After having established that oxidized and reduced PDI are dynamic, we next sought to define the minimum number of macroscopic states at equilibrium. To do so, we focused on 88/467. This is because, in addition to responding well to DTT, labeling at positions 88 and 467 had no effects on secondary structure and reductase activity (Fig. S2C). At first, we carefully inspected the plots of 88/467, focusing on where the center of the ensembles lies compared to the static FRET line. In contrast to the closed population, we noticed that the center of the open population did not reside on the static FRET line but was instead shifted toward the right. Since the dyes are freely rotating in solution, thus not theoretically affecting protein dynamics, because of current literature (13, 15, 22), we hypothesized that such deviation from the static FRET line of the open population arises from multiple (at least two) FRET states that exchange very rapidly (submillisecond), faster than diffusion through the open detection volume of ∼1 fl. We performed subpopulation-specific fluorescence lifetime analysis (13, 23) to test this hypothesis. Since we hypothesized heterogeneity within the open ensemble, we selected bursts from the FRET interval 0.4 to 0.6, which is highlighted in magenta (Fig. 2, A and B). If multiple PDI species were present at equilibrium, we expected more than one relaxation would be necessary to fit the lifetime plots. For both oxidized and reduced 88/467 (Fig. 2C), the lifetime decay could not be fit with one exponential (1 exp, χ²=9.69) but instead required a double exponential function (2 exp, χ²=1.31). Adding a third relaxation did not significantly improve the fit (χ²=1.28). This result agrees with our hypothesis and documents two states within the open ensemble, which we called O₁ and O₂. Interestingly, the ratio f₂/f₁ between the amplitudes f₂ for τ₂ and f₁ for τ₁ was ∼1.2 in both oxidized and reduced PDI. Thus, O₂ is more represented at equilibrium than O₁, regardless of the redox state. Also interesting was that the values of τ₁ and τ₂ were very similar for oxidized and reduced 88/467, within experimental error (Table S2). This indicates that, despite the obvious differences between the two FRET profiles, three similar, perhaps identical, macroscopic states exist in both redox states. These are C, O₁, and O₂.

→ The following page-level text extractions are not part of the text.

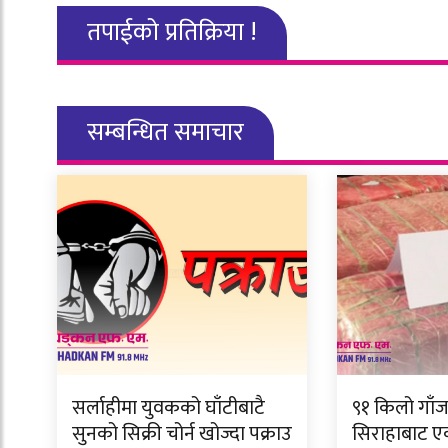
तपाईको प्रतिक्रिया !
सम्बन्धित समाचार
सर्लाहीमा युवकको घाँटीबाटै
९१ किलो गाँ
सुनको सिक्री चोर्न खोज्दा पक्राउ
सिराहाबाट ए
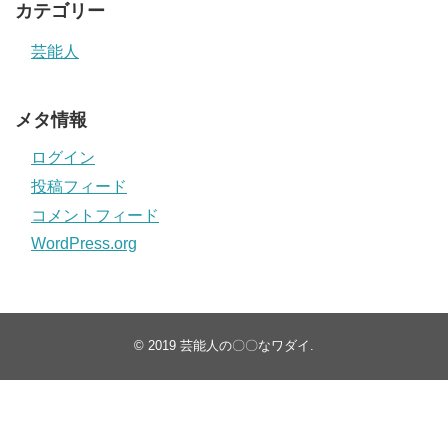
カテゴリー
芸能人
メタ情報
ログイン
投稿フィード
コメントフィード
WordPress.org
© 2019
芸能人の〇〇なワダイ
.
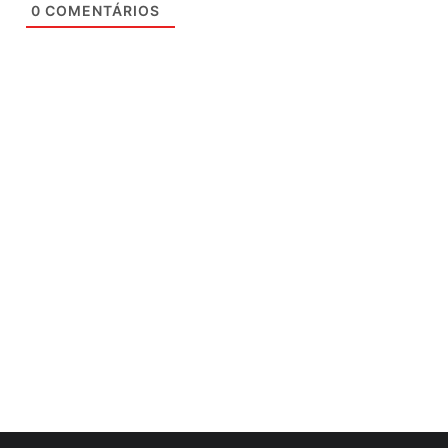
0
COMENTÁRIOS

Connectivity between the ensembles and rates of interconversion

After having identified the minimum number of macroscopic states at equilibrium, we next defined the connectivity between them. To this end, using the previously determined lifetime values of 0.25 ns for C, 0.91 ns for O₂, and 2.75 ns for O₁, we drew the corresponding dynamic FRET lines (dotted lines) in Figure 2, A and B. Although less evident for reduced PDI because of the low intensity of C, we found bursts lying on all three lines indicating dynamic exchange between the FRET states. This led us to propose a triangular kinetic scheme for both reduced and oxidized PDI, implying that, in solution, the three ensembles spontaneously exchange with one another.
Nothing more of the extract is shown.